Directions -> Where the string "zone" occurs in a line of the data below, that line should be copied.

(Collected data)
================

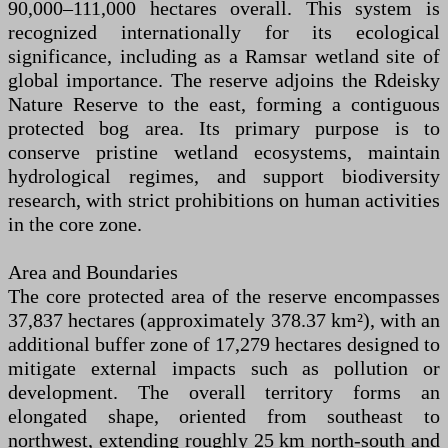
90,000–111,000 hectares overall. This system is
recognized internationally for its ecological
significance, including as a Ramsar wetland site of
global importance. The reserve adjoins the Rdeisky
Nature Reserve to the east, forming a contiguous
protected bog area. Its primary purpose is to
conserve pristine wetland ecosystems, maintain
hydrological regimes, and support biodiversity
research, with strict prohibitions on human activities
in the core zone.
Area and Boundaries
The core protected area of the reserve encompasses
37,837 hectares (approximately 378.37 km²), with an
additional buffer zone of 17,279 hectares designed to
mitigate external impacts such as pollution or
development. The overall territory forms an
elongated shape, oriented from southeast to
northwest, extending roughly 25 km north-south and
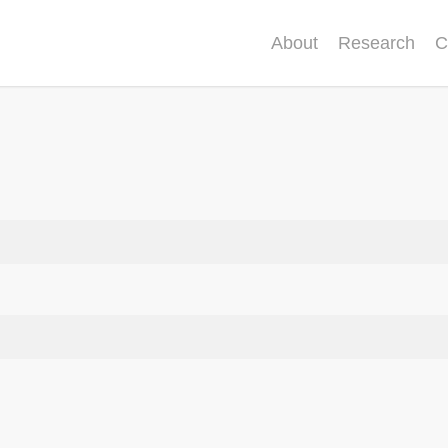
About
Research
C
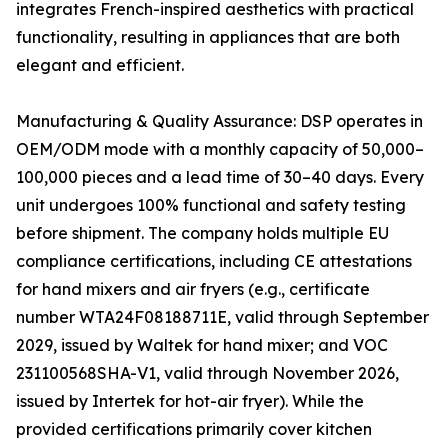
integrates French-inspired aesthetics with practical
functionality, resulting in appliances that are both
elegant and efficient.
Manufacturing & Quality Assurance: DSP operates in
OEM/ODM mode with a monthly capacity of 50,000–
100,000 pieces and a lead time of 30–40 days. Every
unit undergoes 100% functional and safety testing
before shipment. The company holds multiple EU
compliance certifications, including CE attestations
for hand mixers and air fryers (e.g., certificate
number WTA24F08188711E, valid through September
2029, issued by Waltek for hand mixer; and VOC
231100568SHA-V1, valid through November 2026,
issued by Intertek for hot-air fryer). While the
provided certifications primarily cover kitchen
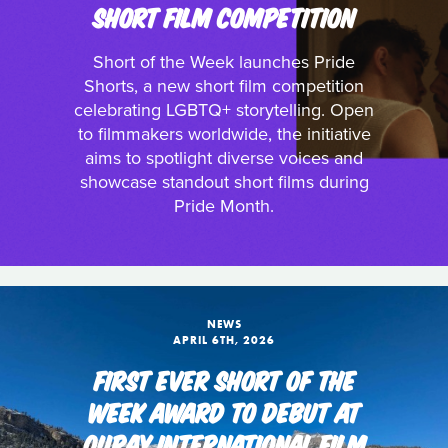
SHORT FILM COMPETITION
Short of the Week launches Pride
Shorts, a new short film competition
celebrating LGBTQ+ storytelling. Open
to filmmakers worldwide, the initiative
aims to spotlight diverse voices and
showcase standout short films during
Pride Month.
NEWS
APRIL 6TH, 2026
FIRST EVER SHORT OF THE
WEEK AWARD TO DEBUT AT
OURAY INTERNATIONAL FILM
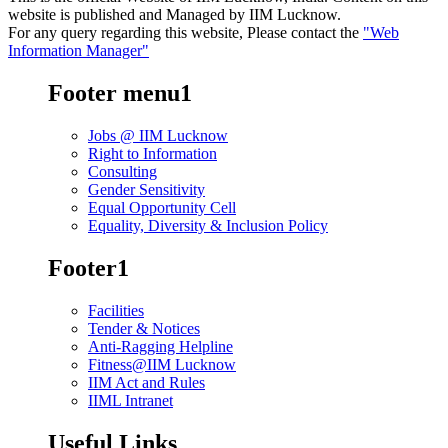
website is published and Managed by IIM Lucknow.
For any query regarding this website, Please contact the
"Web
Information Manager"
Footer menu1
Jobs @ IIM Lucknow
Right to Information
Consulting
Gender Sensitivity
Equal Opportunity Cell
Equality, Diversity & Inclusion Policy
Footer1
Facilities
Tender & Notices
Anti-Ragging Helpline
Fitness@IIM Lucknow
IIM Act and Rules
IIML Intranet
Useful Links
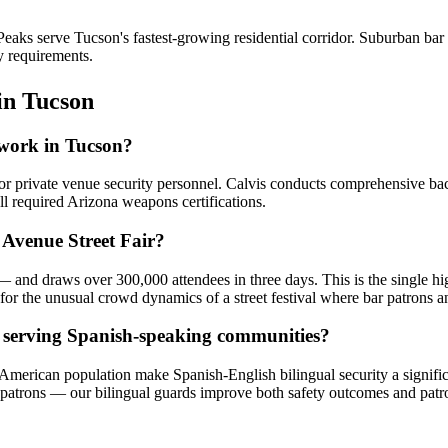
aks serve Tucson's fastest-growing residential corridor. Suburban ba
y requirements.
in
Tucson
r work in Tucson?
for private venue security personnel. Calvis conducts comprehensive b
ll required Arizona weapons certifications.
 Avenue Street Fair?
and draws over 300,000 attendees in three days. This is the single hig
or the unusual crowd dynamics of a street festival where bar patrons an
s serving Spanish-speaking communities?
-American population make Spanish-English bilingual security a signif
atrons — our bilingual guards improve both safety outcomes and patro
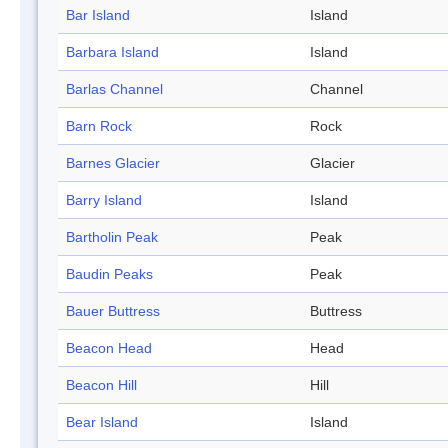
Bar Island
Island
Barbara Island
Island
Barlas Channel
Channel
Barn Rock
Rock
Barnes Glacier
Glacier
Barry Island
Island
Bartholin Peak
Peak
Baudin Peaks
Peak
Bauer Buttress
Buttress
Beacon Head
Head
Beacon Hill
Hill
Bear Island
Island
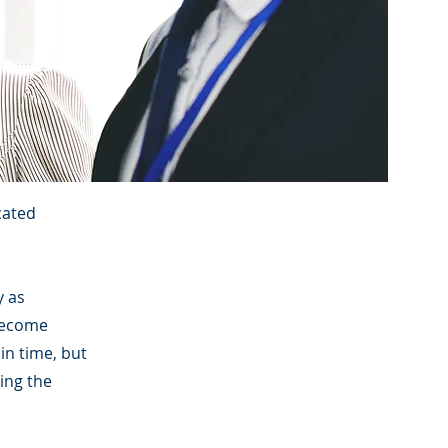
cated
y as
become
ain time, but
ring the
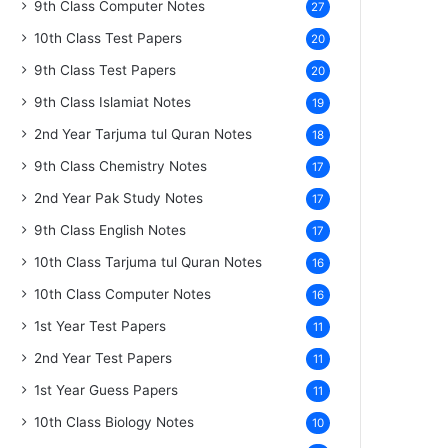
9th Class Computer Notes
27
10th Class Test Papers
20
9th Class Test Papers
20
9th Class Islamiat Notes
19
2nd Year Tarjuma tul Quran Notes
18
9th Class Chemistry Notes
17
2nd Year Pak Study Notes
17
9th Class English Notes
17
10th Class Tarjuma tul Quran Notes
16
10th Class Computer Notes
16
1st Year Test Papers
11
2nd Year Test Papers
11
1st Year Guess Papers
11
10th Class Biology Notes
10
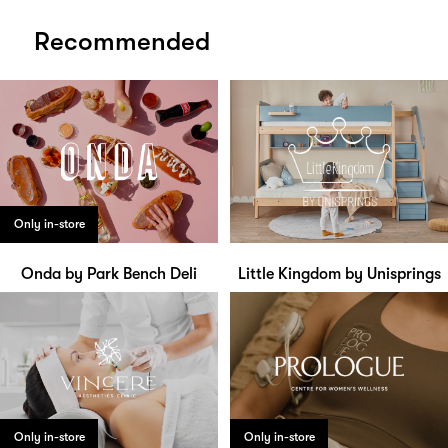
Recommended
Only in-store
Onda by Park Bench Deli
Little Kingdom by Unisprings
Only in-store
Only in-store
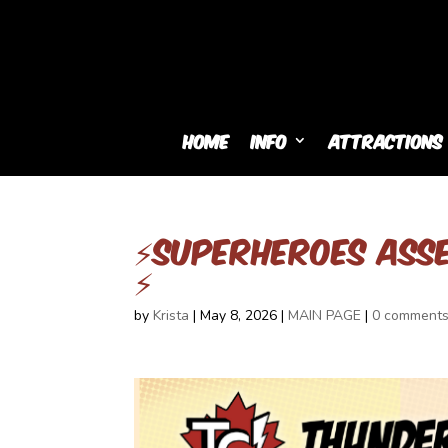
Home
Info
Attractions
⚡SUPERHEROES ASS
⚡
by
Krista
|
May 8, 2026
|
MAIN PAGE
|
0 comment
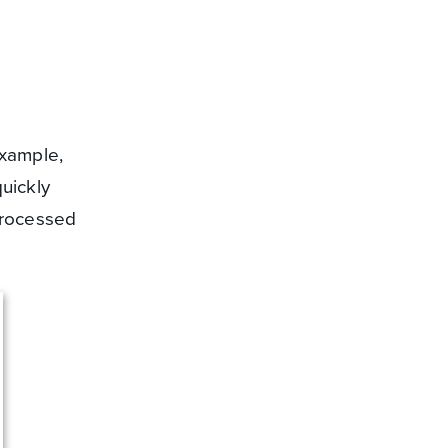
example,
uickly
processed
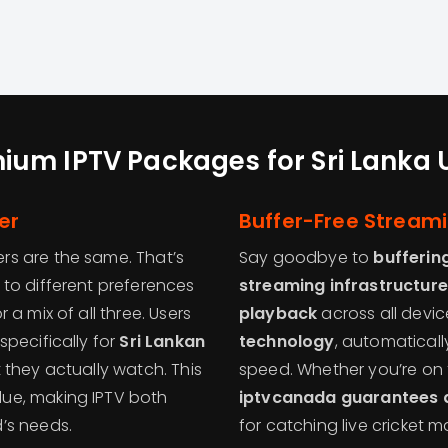
ium IPTV Packages for Sri Lanka 
er
Buffer-Free Stream
rs are the same. That’s
Say goodbye to
bufferin
 to different preferences
streaming infrastructure
a mix of all three. Users
playback
across all devic
pecifically for
Sri Lankan
technology
, automaticall
 they actually watch. This
speed. Whether you’re on 
lue, making IPTV both
iptvcanada guarantees a
’s needs.
for catching live cricket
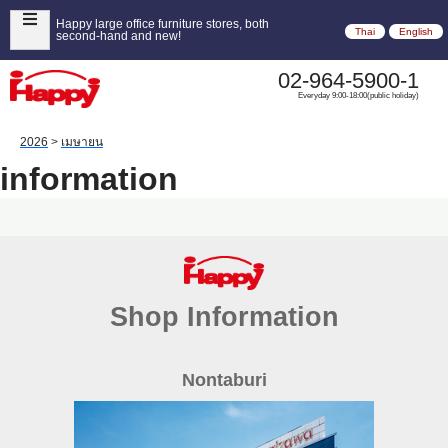
Happy large office furniture stores, both
Thai
English
second-hand and new!
02-964-5900-1
Everyday 9:00-18:00(public holiday)
2026
>
เมษายน
information
Shop Information
Nontaburi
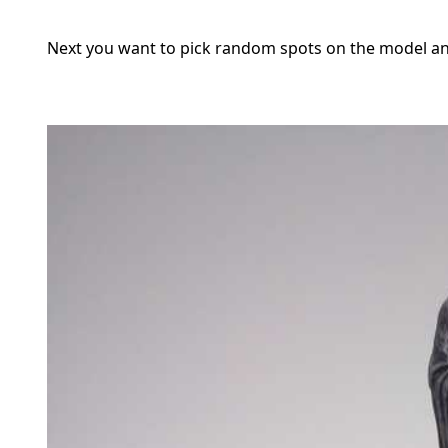
Next you want to pick random spots on the model an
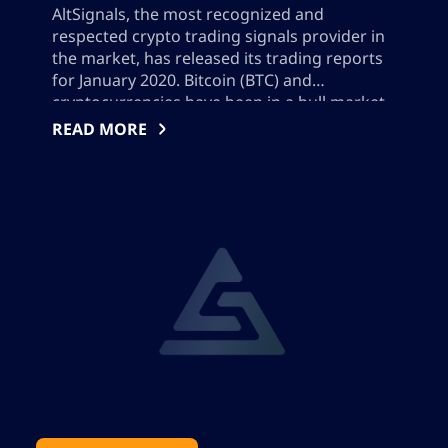
AltSignals, the most recognized and
respected crypto trading signals provider in
the market, has released its trading reports
for January 2020. Bitcoin (BTC) and
cryptocurrencies have been in a bull market
in January and the whole ecosystem is very
READ MORE
excited about the future of the space. With
AltSignals it can be a great opportunity for
[…]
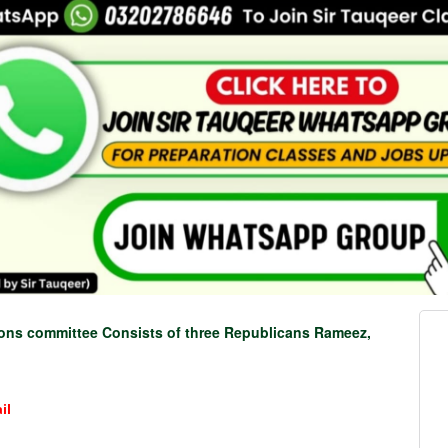
ions committee Consists of three Republicans Rameez,
il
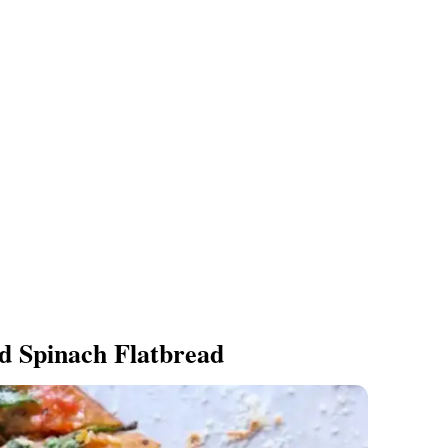
d Spinach Flatbread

================

Problem solution ->
in the core zone.
additional buffer zone of 17,279 hectares designed to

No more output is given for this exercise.